◆ What you have to do ◆
Work out how many lines below contain the word "TIME", then give that number alone.

◆ Entries provided ◆
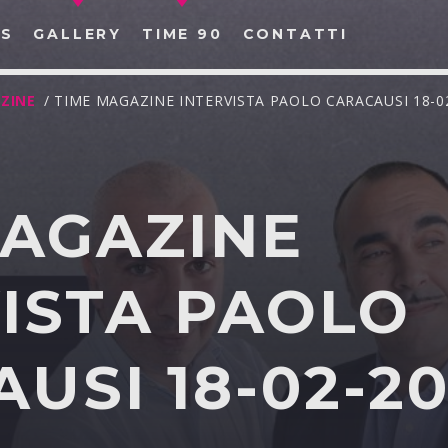
S
GALLERY
TIME 90
CONTATTI
ZINE
/ TIME MAGAZINE INTERVISTA PAOLO CARACAUSI 18-0
MAGAZINE
CERCA NEL SITO WEB:
ISTA PAOLO
USI 18-02-2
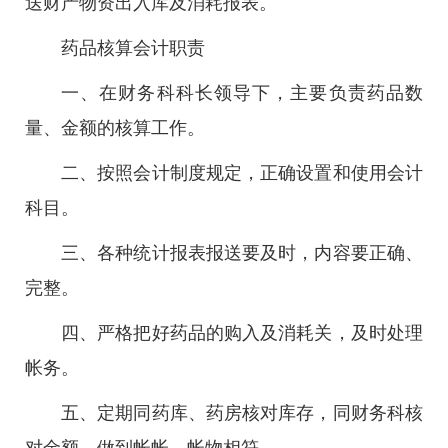
送财产物资出入库及消耗报表。
药品核算会计职责
一、在财务科科长领导下，主要负责药品数
量、金额的核算工作。
二、按照会计制度规定，正确设置和使用会计
科目。
三、各种统计报表报送要及时，内容要正确、
完整。
四、严格把好药品的购入及消耗关，及时处理
帐务。
五、定期同药库、药房核对库存，同财务科核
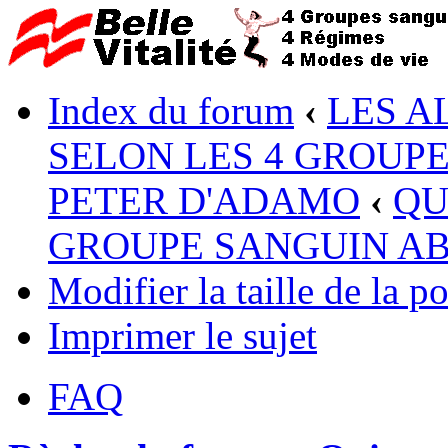
Index du forum
‹
LES A
SELON LES 4 GROUP
PETER D'ADAMO
‹
QU
GROUPE SANGUIN A
Modifier la taille de la po
Imprimer le sujet
FAQ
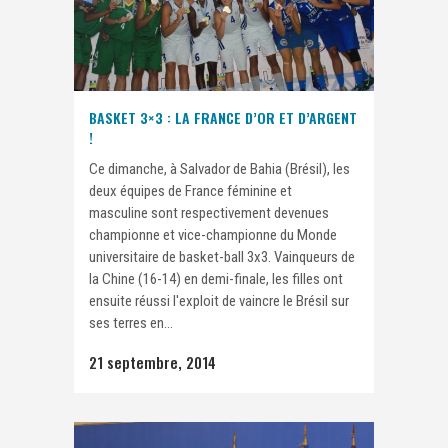
BASKET 3×3 : LA FRANCE D’OR ET D’ARGENT
!
Ce dimanche, à Salvador de Bahia (Brésil), les
deux équipes de France féminine et
masculine sont respectivement devenues
championne et vice-championne du Monde
universitaire de basket-ball 3x3. Vainqueurs de
la Chine (16-14) en demi-finale, les filles ont
ensuite réussi l'exploit de vaincre le Brésil sur
ses terres en...
21 septembre, 2014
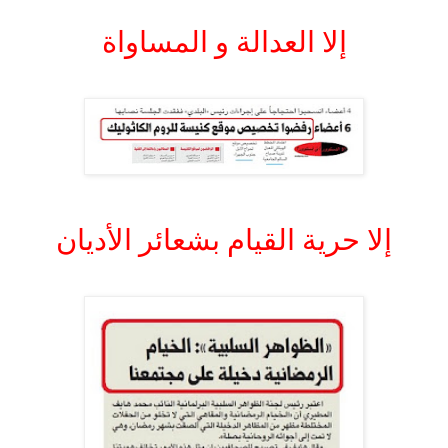
.
إلا العدالة و المساواة
.
.
إلا حرية القيام بشعائر الأديان
.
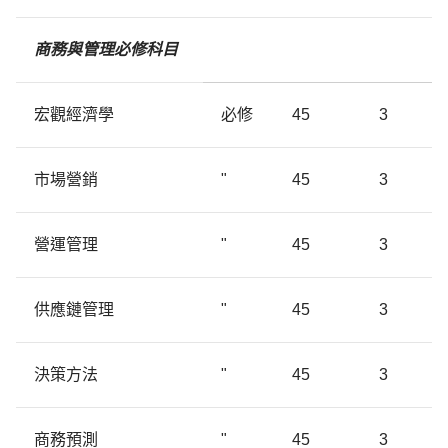
商務與管理必修科目
宏觀經濟學
必修
45
3
市場營銷
"
45
3
營運管理
"
45
3
供應鏈管理
"
45
3
決策方法
"
45
3
商務預測
"
45
3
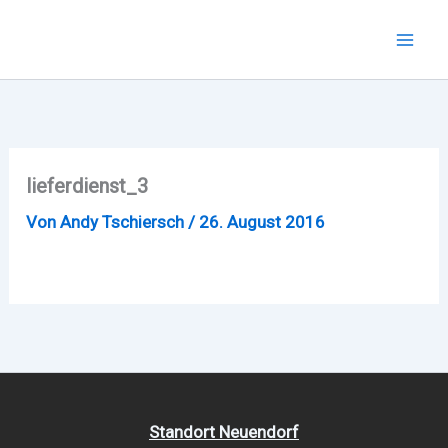
Zum
Inhalt
Mai
springen
Men
lieferdienst_3
Von
Andy Tschiersch
/
26. August 2016
Standort Neuendorf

◆ Output of the exercise ◆
2